──────── Entries supplied ────────

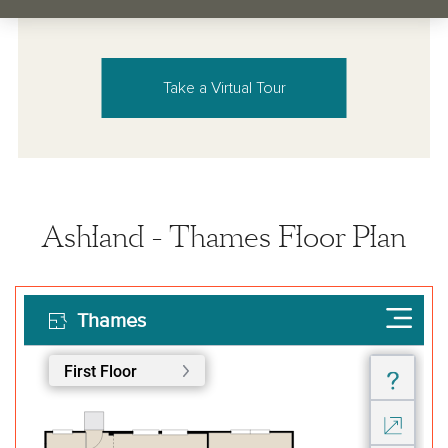
Take a Virtual Tour
Ashland - Thames Floor Plan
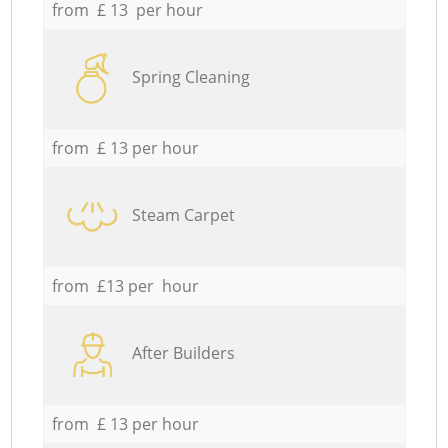
from £ 13 per hour
Spring Cleaning
from £ 13 per hour
Steam Carpet
from £13 per hour
After Builders
from £ 13 per hour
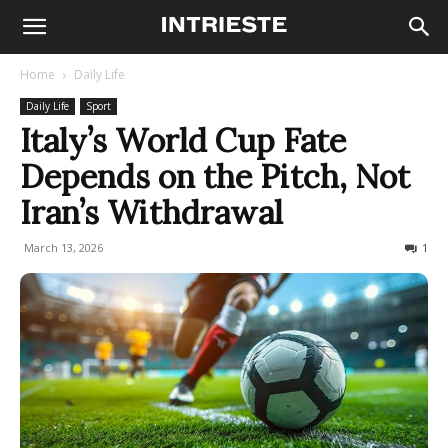
Home
Daily Life
Daily Life
Sport
Italy’s World Cup Fate
Depends on the Pitch, Not
Iran’s Withdrawal
March 13, 2026
230
1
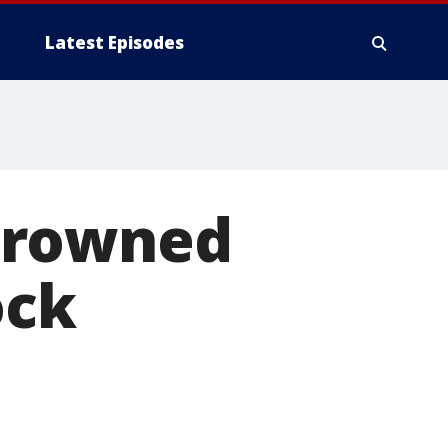
Latest Episodes
crowned
ock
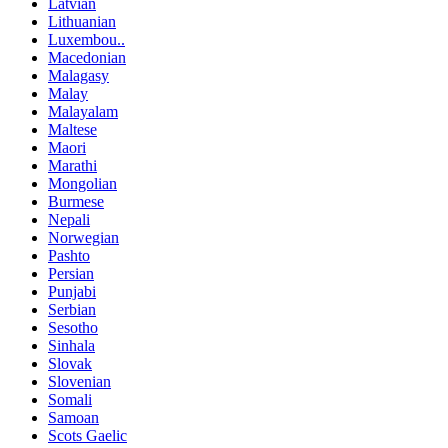
Latvian
Lithuanian
Luxembou..
Macedonian
Malagasy
Malay
Malayalam
Maltese
Maori
Marathi
Mongolian
Burmese
Nepali
Norwegian
Pashto
Persian
Punjabi
Serbian
Sesotho
Sinhala
Slovak
Slovenian
Somali
Samoan
Scots Gaelic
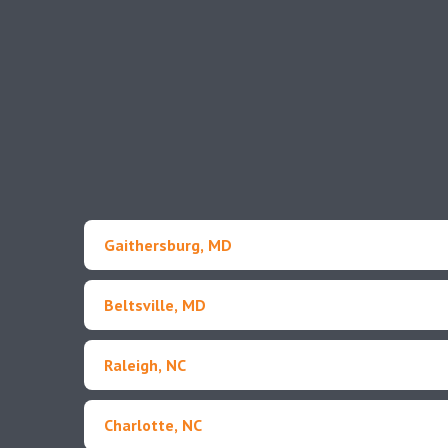
Gaithersburg, MD
Beltsville, MD
Raleigh, NC
Charlotte, NC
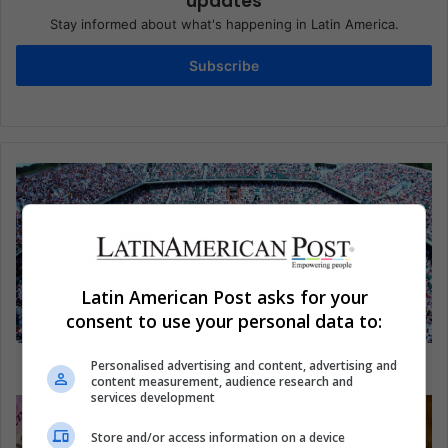
updates
Stay informed about what's happening in Latin America.
Subscribe
Latin American Post asks for your
consent to use your personal data to:
Latinos are ready for the Davis Cup
Personalised advertising and content, advertising and
content measurement, audience research and
services development
Store and/or access information on a device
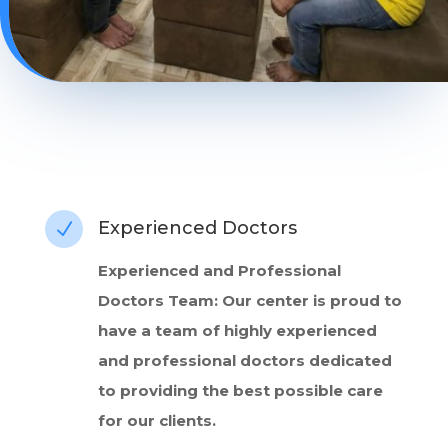
Experienced Doctors
N
Experienced and Professional
Doctors Team: Our center is proud to
have a team of highly experienced
and professional doctors dedicated
to providing the best possible care
for our clients.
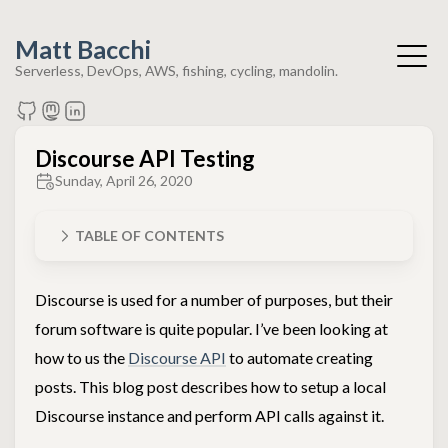
Matt Bacchi
Serverless, DevOps, AWS, fishing, cycling, mandolin.
Discourse API Testing
Sunday, April 26, 2020
TABLE OF CONTENTS
Discourse is used for a number of purposes, but their
forum software is quite popular. I’ve been looking at
how to us the
Discourse API
to automate creating
posts. This blog post describes how to setup a local
Discourse instance and perform API calls against it.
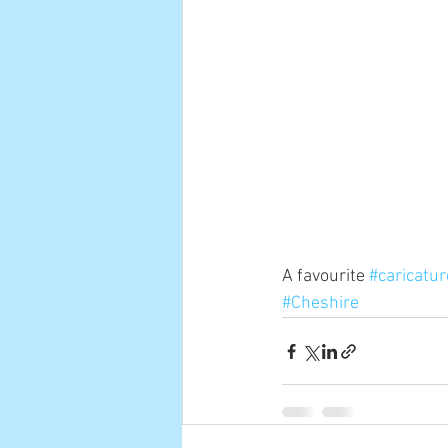
A favourite 
#caricatur
#Cheshire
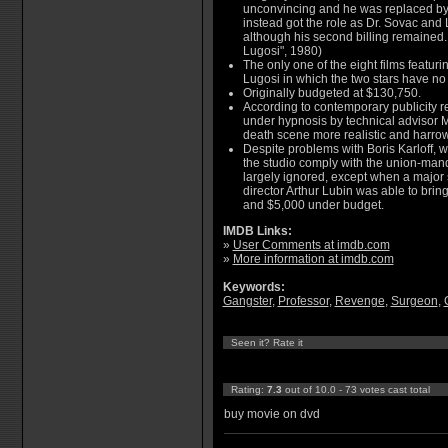
unconvincing and he was replaced by 
instead got the role as Dr. Sovac and 
although his second billing remained. 
Lugosi", 1980)
The only one of the eight films featuri
Lugosi in which the two stars have no
Originally budgeted at $130,750.
According to contemporary publicity r
under hypnosis by technical advisor M
death scene more realistic and harro
Despite problems with Boris Karloff, w
the studio comply with the union-mand
largely ignored, except when a major
director Arthur Lubin was able to brin
and $5,000 under budget.
IMDB Links:
»
User Comments at imdb.com
»
More information at imdb.com
Keywords:
Gangster
,
Professor
,
Revenge
,
Surgeon
,
Seen it? Rate it
Rating:
7.3
out of 10.0 - 73 votes cast total
buy movie on dvd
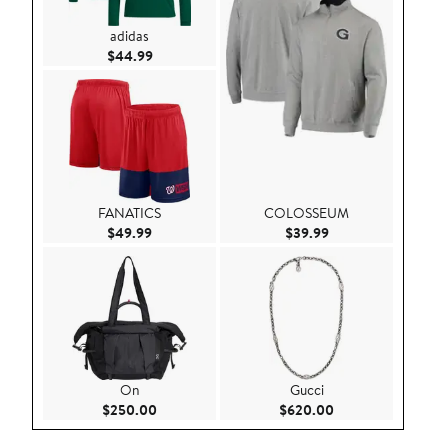
adidas
Current Price $44.99
$44.99
FANATICS
COLOSSEUM
Current Price $49.99
Current Price $39.9
$49.99
$39.99
On
Gucci
Current Price $250.00
Current Price $62
$250.00
$620.00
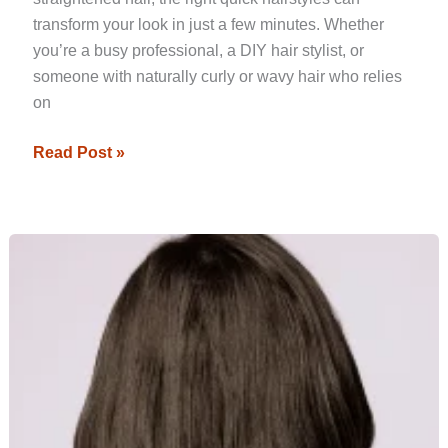
transform your look in just a few minutes. Whether
you’re a busy professional, a DIY hair stylist, or
someone with naturally curly or wavy hair who relies
on
Read Post »
Top
Hair
Straightening
Trends
to
Watch
in
2024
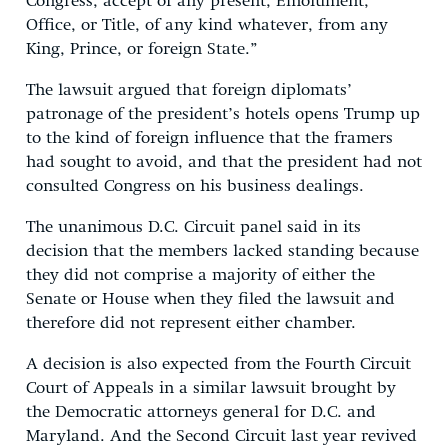
Congress, accept of any present, Emolument,
Office, or Title, of any kind whatever, from any
King, Prince, or foreign State.”
The lawsuit argued that foreign diplomats’
patronage of the president’s hotels opens Trump up
to the kind of foreign influence that the framers
had sought to avoid, and that the president had not
consulted Congress on his business dealings.
The unanimous D.C. Circuit panel said in its
decision that the members lacked standing because
they did not comprise a majority of either the
Senate or House when they filed the lawsuit and
therefore did not represent either chamber.
A decision is also expected from the Fourth Circuit
Court of Appeals in a similar lawsuit brought by
the Democratic attorneys general for D.C. and
Maryland. And the Second Circuit last year revived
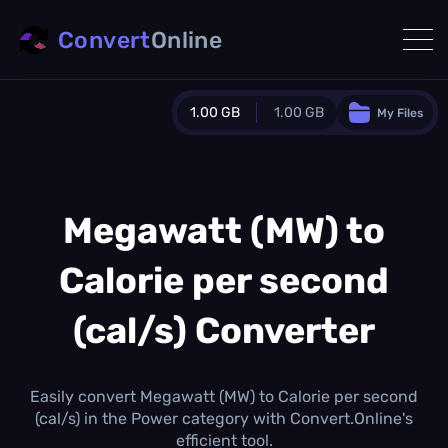
Convert
Online
1.00 GB
1.00 GB
My Files
Guest Plan
1024.0 MB
/
1024.0 MB
monthly quota
Megawatt (MW) to
0.0 MB
/
0.0 MB
additional quota
Calorie per second
Monthly Conversions Quota
1.00 GB
/month
(cal/s) Converter
Concurrent Conversions
3
Daily Conversions
Easily convert Megawatt (MW) to Calorie per second
∞
(cal/s) in the Power category with Convert.Online's
efficient tool.
Upgrade Now!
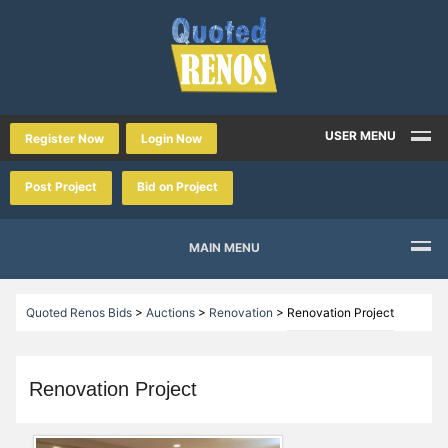
USER MENU
Register Now
Login Now
Post Project
Bid on Project
MAIN MENU
Quoted Renos Bids
>
Auctions
>
Renovation
>
Renovation Project
Renovation Project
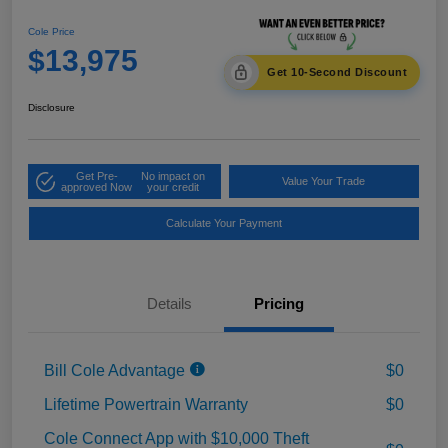
Cole Price
$13,975
Get 10-Second Discount
Disclosure
Get Pre-
No impact on
Value Your Trade
approved Now
your credit
Calculate Your Payment
Details
Pricing
Bill Cole Advantage
$0
Lifetime Powertrain Warranty
$0
Cole Connect App with $10,000 Theft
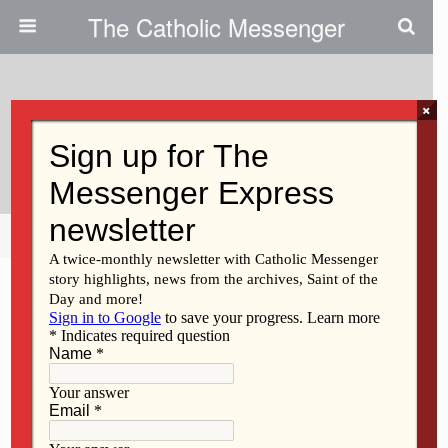
The Catholic Messenger
×
April 28, 2022
Exercise For Your Brain
Share
Tweet
Pin
Mail
SMS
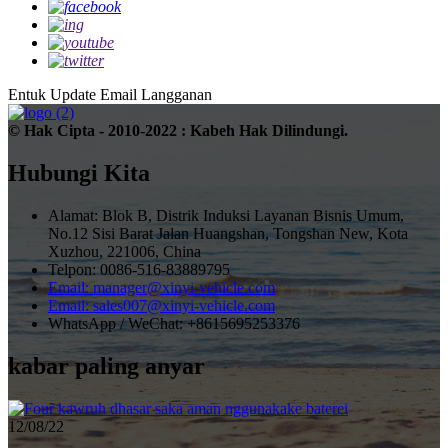
Entuk Update Email
Langganan
© Hak Cipta - 2010-2022 : Kabeh Hak Dilindungi.
Hubungi Kita
Alamat: Blok B, Distrik Induksi Layanan Bisnis Umum,
No.12 Sisi Barat Jalan Huangshan, Tongshan New, Kota
Xuzhou, 221006, China
Telpon: 0086-516-83889795
Email: manager@xinyi-vehicle.com
Email: sales007@xinyi-vehicle.com
WhatsApp / WeChat: +8615695253376
kabar paling anyar
12/08/22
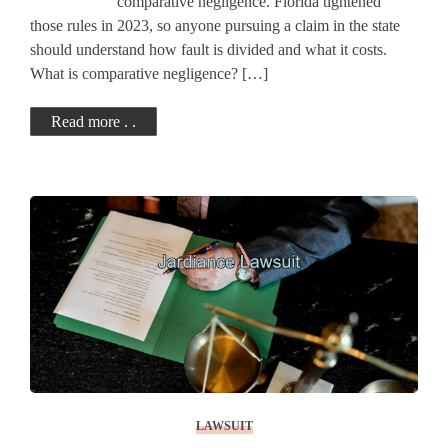
comparative negligence. Florida tightened
those rules in 2023, so anyone pursuing a claim in the state
should understand how fault is divided and what it costs.
What is comparative negligence? […]
Read more . .
LAWSUIT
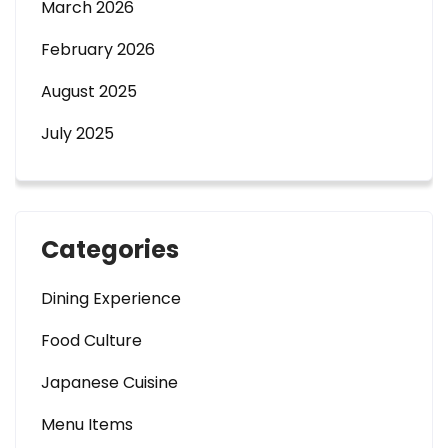
March 2026
February 2026
August 2025
July 2025
Categories
Dining Experience
Food Culture
Japanese Cuisine
Menu Items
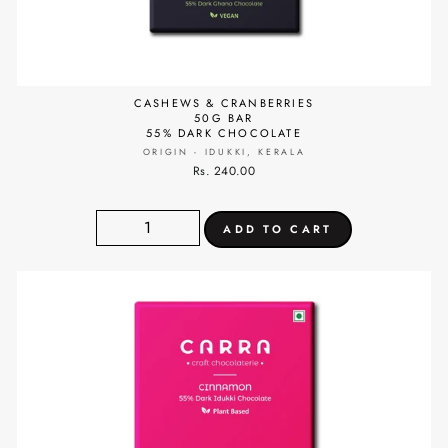
CASHEWS & CRANBERRIES
50G BAR
55% DARK CHOCOLATE
ORIGIN - IDUKKI, KERALA
Rs. 240.00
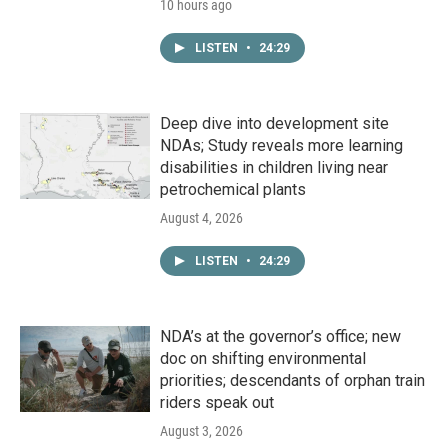
10 hours ago
LISTEN
•
24:29
Deep dive into development site
NDAs; Study reveals more learning
disabilities in children living near
petrochemical plants
August 4, 2026
LISTEN
•
24:29
NDA’s at the governor’s office; new
doc on shifting environmental
priorities; descendants of orphan train
riders speak out
August 3, 2026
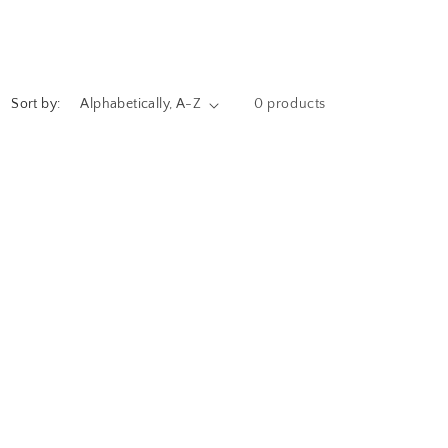
Sort by:
0 products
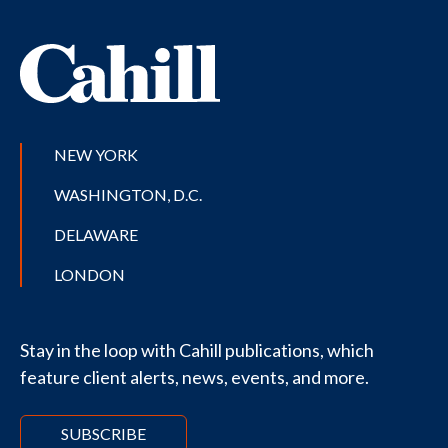
NEW YORK
WASHINGTON, D.C.
DELAWARE
LONDON
Stay in the loop with Cahill publications, which
feature client alerts, news, events, and more.
SUBSCRIBE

────────

Description of the task :: Every record must be set down again exactly; pictures do not belong in the copy.

Written response ::
Take a Virtual Tour
Ashland - Thames Floor Plan
from £ 13 per hour
Spring Cleaning
from £ 13 per hour
Steam Carpet
from £13 per hour
After Builders
from £ 13 per hour
Home
Daily Life
Daily Life
Sport
Italy’s World Cup Fate
Depends on the Pitch, Not
Iran’s Withdrawal
March 13, 2026
230
1
Latest Episodes
crowned
ock
Latvian
Lithuanian
Luxembou..
Macedonian
Malagasy
Malay
Malayalam
Maltese
Maori
Marathi
Mongolian
Burmese
Nepali
Norwegian
Pashto
Persian
Punjabi
Serbian
Sesotho
Sinhala
Slovak
Slovenian
Somali
Samoan
Scots Gaelic
Gaithersburg, MD
Beltsville, MD
Raleigh, NC
Charlotte, NC
updates
Stay informed about what's happening in Latin America.
Subscribe
Latin American Post asks for your
consent to use your personal data to:
Latinos are ready for the Davis Cup
Personalised advertising and content, advertising and
content measurement, audience research and
services development
Store and/or access information on a device
Experienced Doctors
N
Experienced and Professional
Doctors Team: Our center is proud to
have a team of highly experienced
and professional doctors dedicated
to providing the best possible care
for our clients.
Matt Bacchi
Serverless, DevOps, AWS, fishing, cycling, mandolin.
Discourse API Testing
Sunday, April 26, 2020
TABLE OF CONTENTS
Discourse is used for a number of purposes, but their
forum software is quite popular. I’ve been looking at
how to us the
Discourse API
to automate creating
posts. This blog post describes how to setup a local
Discourse instance and perform API calls against it.
A favourite 
#caricatur
#Cheshire
unconvincing and he was replaced by 
instead got the role as Dr. Sovac and 
although his second billing remained. 
Lugosi", 1980)
The only one of the eight films featuri
Lugosi in which the two stars have no
Originally budgeted at $130,750.
According to contemporary publicity r
under hypnosis by technical advisor M
death scene more realistic and harro
Despite problems with Boris Karloff, w
the studio comply with the union-mand
largely ignored, except when a major
director Arthur Lubin was able to brin
and $5,000 under budget.
IMDB Links:
»
User Comments at imdb.com
»
More information at imdb.com
Keywords:
Gangster
,
Professor
,
Revenge
,
Surgeon
,
Seen it? Rate it
Rating:
7.3
out of 10.0 - 73 votes cast total
buy movie on dvd
adidas
Current Price $44.99
$44.99
FANATICS
COLOSSEUM
Current Price $49.99
Current Price $39.9
$49.99
$39.99
On
Gucci
Current Price $250.00
Current Price $62
$250.00
$620.00
transform your look in just a few minutes. Whether
you’re a busy professional, a DIY hair stylist, or
someone with naturally curly or wavy hair who relies
on
Read Post »
Top
Hair
Straightening
Trends
to
Watch
in
2024
Congress, accept of any present, Emolument,
Office, or Title, of any kind whatever, from any
King, Prince, or foreign State.”
The lawsuit argued that foreign diplomats’
patronage of the president’s hotels opens Trump up
to the kind of foreign influence that the framers
had sought to avoid, and that the president had not
consulted Congress on his business dealings.
The unanimous D.C. Circuit panel said in its
decision that the members lacked standing because
they did not comprise a majority of either the
Senate or House when they filed the lawsuit and
therefore did not represent either chamber.
A decision is also expected from the Fourth Circuit
Court of Appeals in a similar lawsuit brought by
the Democratic attorneys general for D.C. and
Maryland. And the Second Circuit last year revived
Convert
Online
1.00 GB
1.00 GB
My Files
Guest Plan
1024.0 MB
/
1024.0 MB
monthly quota
Megawatt (MW) to
0.0 MB
/
0.0 MB
additional quota
Calorie per second
Monthly Conversions Quota
1.00 GB
/month
(cal/s) Converter
Concurrent Conversions
3
Daily Conversions
Easily convert Megawatt (MW) to Calorie per second
∞
(cal/s) in the Power category with Convert.Online's
efficient tool.
Upgrade Now!
USER MENU
Register Now
Login Now
Post Project
Bid on Project
MAIN MENU
Quoted Renos Bids
>
Auctions
>
Renovation
>
Renovation Project
Renovation Project
Cole Price
$13,975
Get 10-Second Discount
Disclosure
Get Pre-
No impact on
Value Your Trade
approved Now
your credit
Calculate Your Payment
Details
Pricing
Bill Cole Advantage
$0
Lifetime Powertrain Warranty
$0
Cole Connect App with $10,000 Theft
The Catholic Messenger
×
April 28, 2022
Exercise For Your Brain
Share
Tweet
Pin
Mail
SMS
Entuk Update Email
Langganan
© Hak Cipta - 2010-2022 : Kabeh Hak Dilindungi.
Hubungi Kita
Alamat: Blok B, Distrik Induksi Layanan Bisnis Umum,
No.12 Sisi Barat Jalan Huangshan, Tongshan New, Kota
Xuzhou, 221006, China
Telpon: 0086-516-83889795
Email: manager@xinyi-vehicle.com
Email: sales007@xinyi-vehicle.com
WhatsApp / WeChat: +8615695253376
kabar paling anyar
12/08/22
comparative negligence. Florida tightened
those rules in 2023, so anyone pursuing a claim in the state
should understand how fault is divided and what it costs.
What is comparative negligence? […]
Read more . .
LAWSUIT
March 2026
February 2026
August 2025
July 2025
Categories
Dining Experience
Food Culture
Japanese Cuisine
Menu Items
CASHEWS & CRANBERRIES
50G BAR
55% DARK CHOCOLATE
ORIGIN - IDUKKI, KERALA
Rs. 240.00
10 hours ago
LISTEN
•
24:29
Deep dive into development site
NDAs; Study reveals more learning
disabilities in children living near
petrochemical plants
August 4, 2026
LISTEN
•
24:29
NDA’s at the governor’s office; new
doc on shifting environmental
priorities; descendants of orphan train
riders speak out
August 3, 2026
Sort by:
0 products
NEW YORK
WASHINGTON, D.C.
DELAWARE
LONDON
Stay in the loop with Cahill publications, which
feature client alerts, news, events, and more.
SUBSCRIBE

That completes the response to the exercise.